Modo como um parceiro vê o outro às vezes coloca a relação em risco

A maneira como as pessoas vêem o mundo e os outros vem de suas viências, mas nem sempre a interpretação é correta. Casais em especial devem ter consciência disso. Diante de problemas, por exemplo, não basta "traduzir" o que ocorre e posicionar-se. É preciso discutir a questão com o parceiro e esclarecê-la. "Leituras" erradas podem afastar o casal e dificultar a convivência.

É comum se dizer que somos nós, não os outros, os responsáveis por nossas aflições e insatisfações. Mas poucos entendem a firmação. Por isso conto um fato que a ilustra. Um executivo veio procurar ajuda para enfrentar uma situação crítica: a esposa lhe era infiel e ele queria separarse. Conversei com a mulher e constatei que considerava o marido egoísta e controlador, mas não pensava em separação. “Ele é assim com todos. Quando está em casa, liga para a empresa cobrando os funcionários, pois não confia neles. E pensa que pode fazer o mesmo comigo…”

Perguntei-lhe se havia razão para o marido ter desconfianças. Respondeu: “Não. Sou fiel e vivo para a família; mas, com seu jeito de ser, ele me sufoca. Se respondo, diz que estou mentindo. Se não respondo, diz que o estou traindo. Antes ficava ansiosa, mas acho que, quanto mais detalhes eu der, mais controlador ele ficará. Por isso não respondo”.
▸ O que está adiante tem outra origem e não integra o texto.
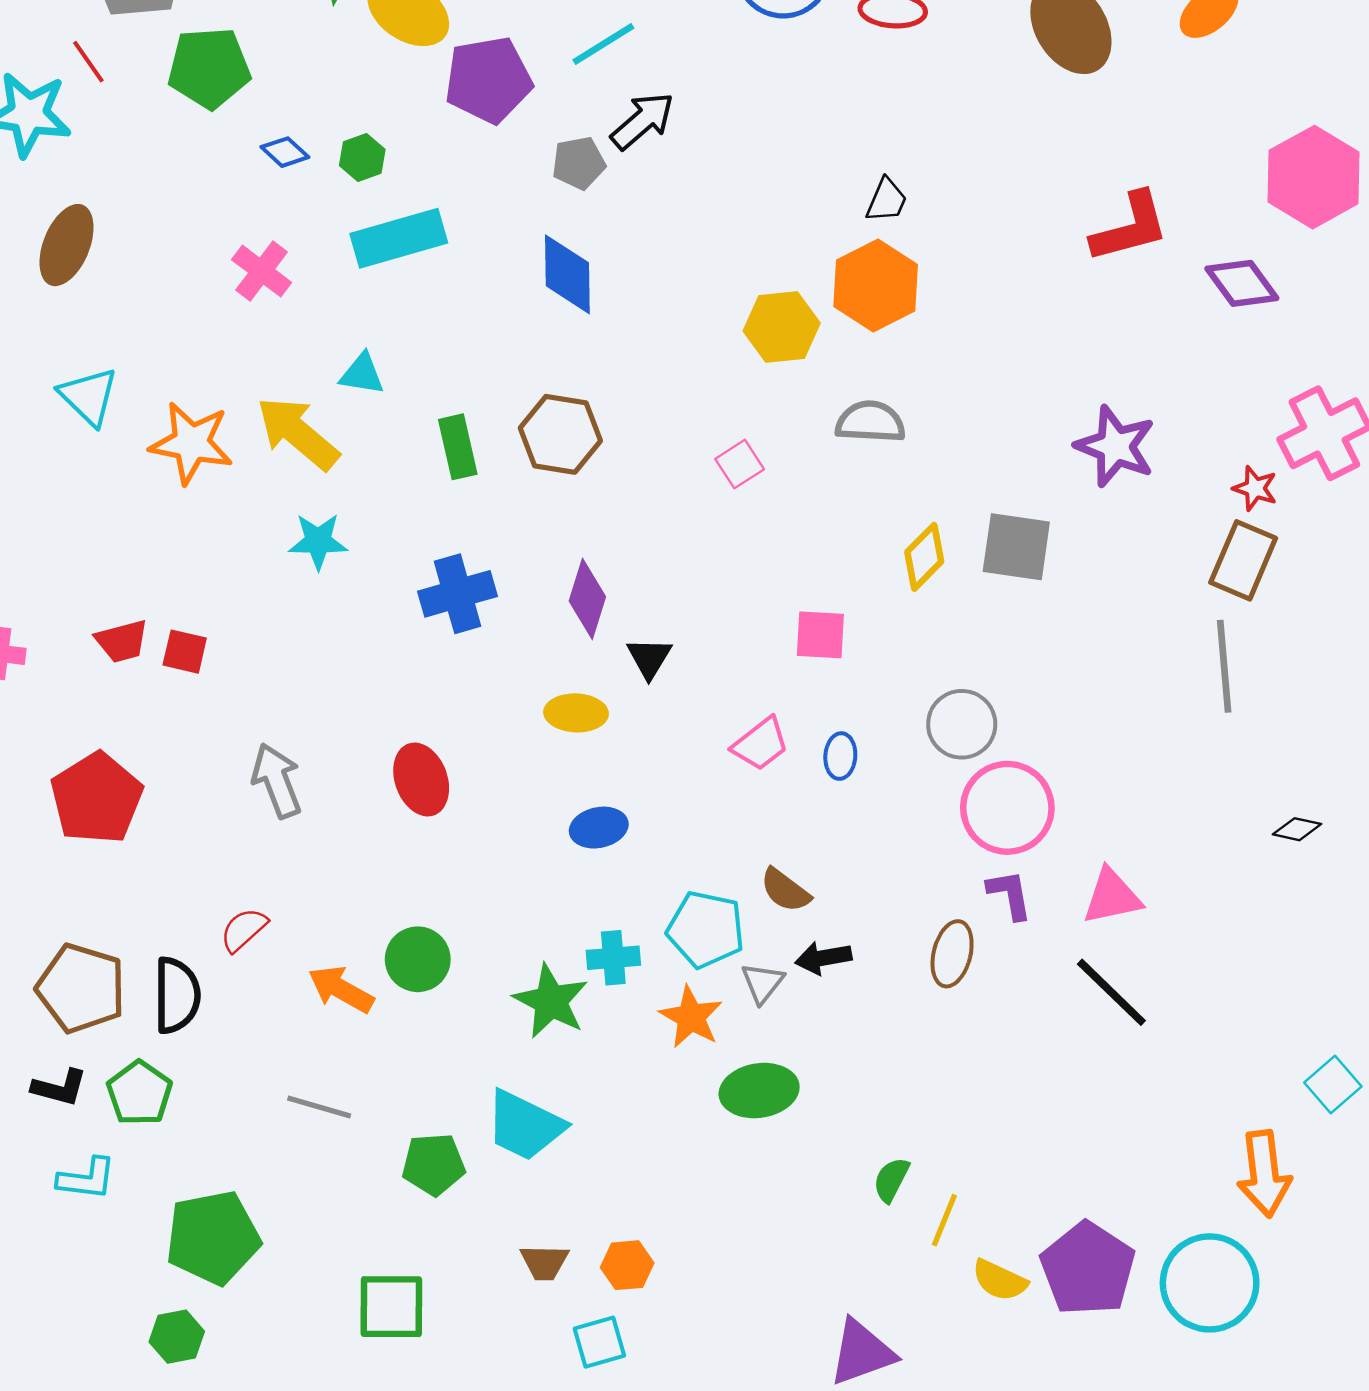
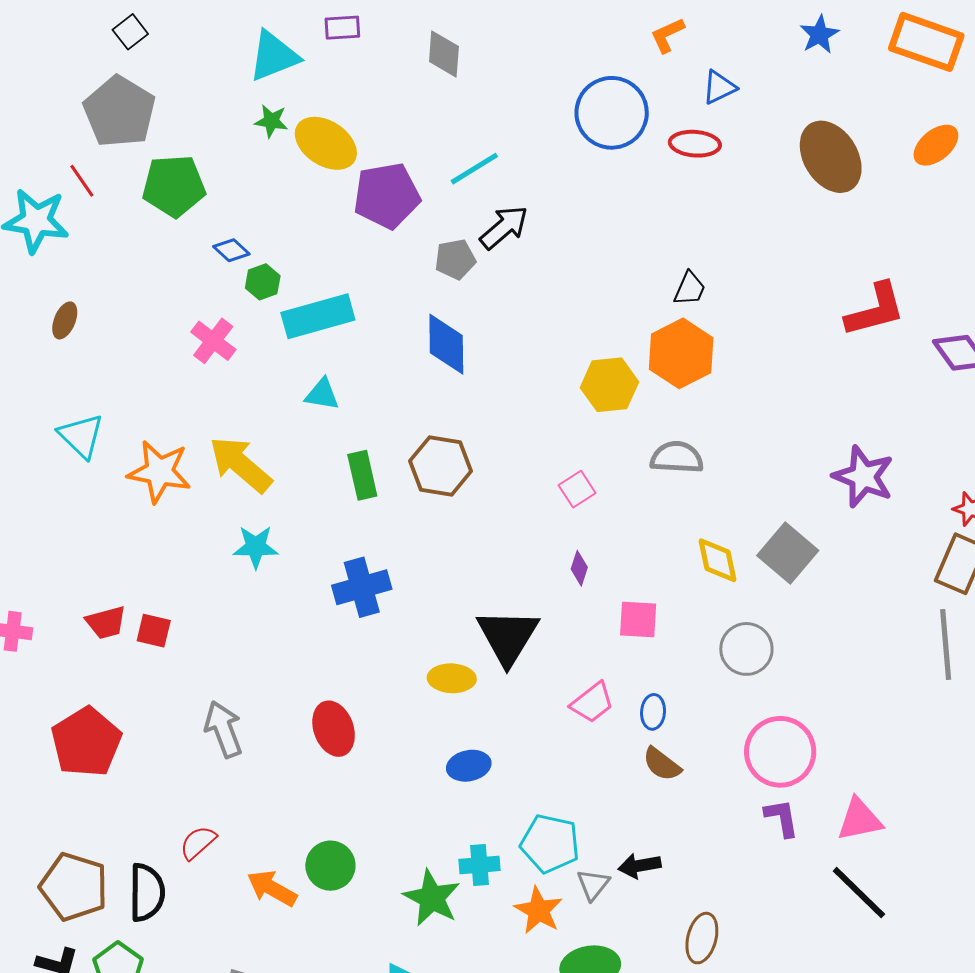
green hexagon: (362, 157) -> (263, 282), moved
brown ellipse: (67, 245) -> (65, 320), size x0.6
cyan triangle: (362, 374) -> (322, 394), moved
gray square: (1016, 547) -> (788, 553), turned 32
yellow diamond: (924, 557) -> (717, 560), turned -57
purple diamond: (587, 599) -> (579, 568), moved, size x0.6
black triangle: (649, 658) -> (508, 637), size x1.8
gray circle: (962, 724) -> (746, 649), moved
brown semicircle: (785, 890) -> (662, 764), moved
brown ellipse: (952, 954) -> (702, 938), moved

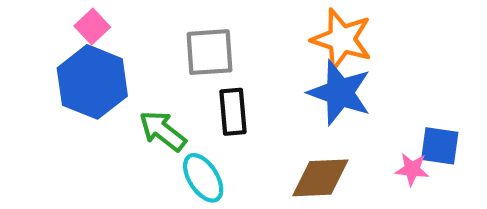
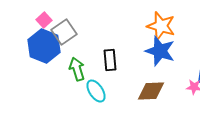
gray square: (210, 52) -> (64, 32), moved, turned -30
green arrow: (163, 131) -> (77, 69), turned 35

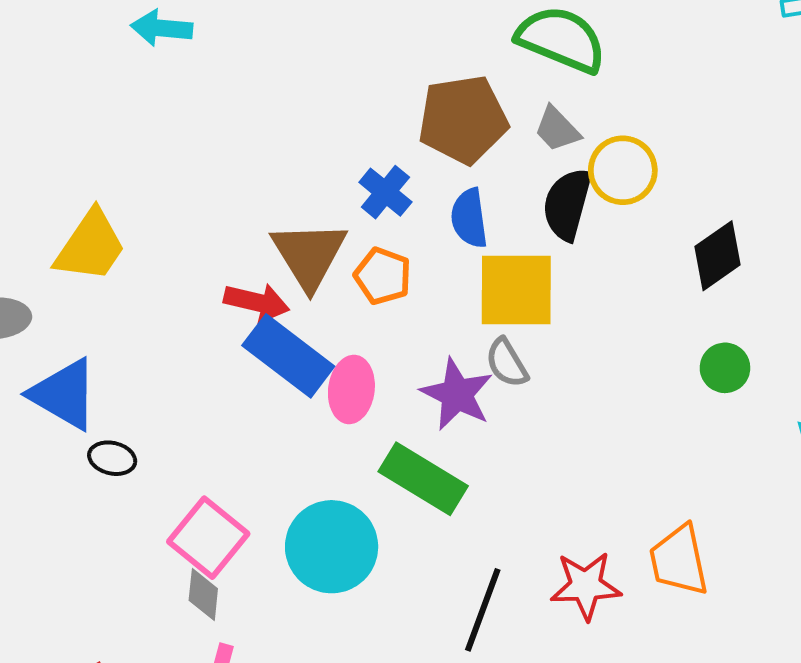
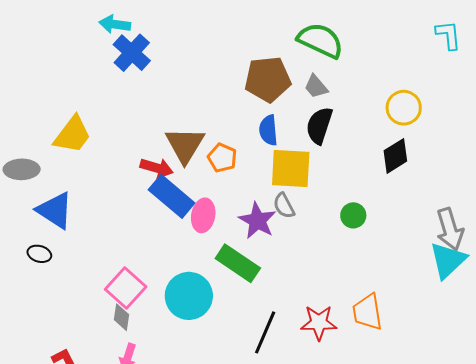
yellow circle: (623, 170) -> (404, 108), moved
blue cross: (385, 192) -> (132, 53), moved, size x1.4
green circle: (725, 368) -> (353, 215), moved
black ellipse: (112, 458) -> (39, 254), moved

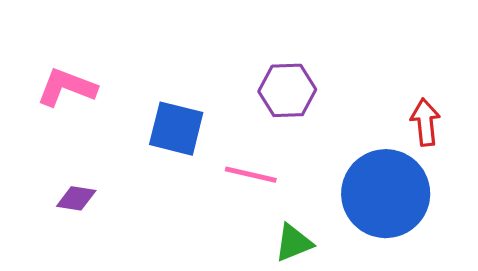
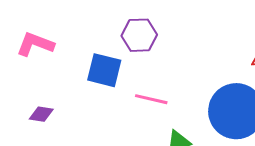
purple hexagon: (287, 90) -> (139, 35), moved

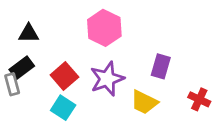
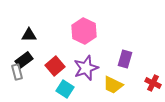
cyan square: (63, 108) -> (65, 89), moved

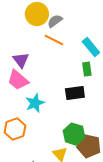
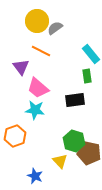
orange line: (54, 40) -> (41, 51), moved
pink trapezoid: (18, 80) -> (38, 88), moved
cyan star: (35, 103) -> (35, 110), turned 30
Voltei a falar com o marido e vi que a suspeita de infidelidade decorria da atitude dissimulada da esposa. Perguntei em que se baseava para acusá-la de infiel. Respondeu: “Ela me dava detalhes de suas atividades, mas agora não responde às minhas perguntas. Esconde que tem um caso”. Quis saber o que fazia quando notava a esposa evasiva. Disse que ficava furioso e exigia que desse detalhes, buscava o que a fizesse cair em contradição.

Os dois sofriam pelas “traduções” que faziam da situação. O marido “traduzia” a atitude da esposa como traição. Quanto mais evasiva ela se mostrava, mais reforçada ficava a crença e mais ameaçado se sentia. A esposa “traduzia” o comportamento inquisidor dele como controle e dominação. Quanto mais insistentes suas perguntas, mais se convencia de que não devia submeter-se. Ele mexia no celular e na bolsa dela, ela saía furtivamente e escondia as suas conversas ao telefone.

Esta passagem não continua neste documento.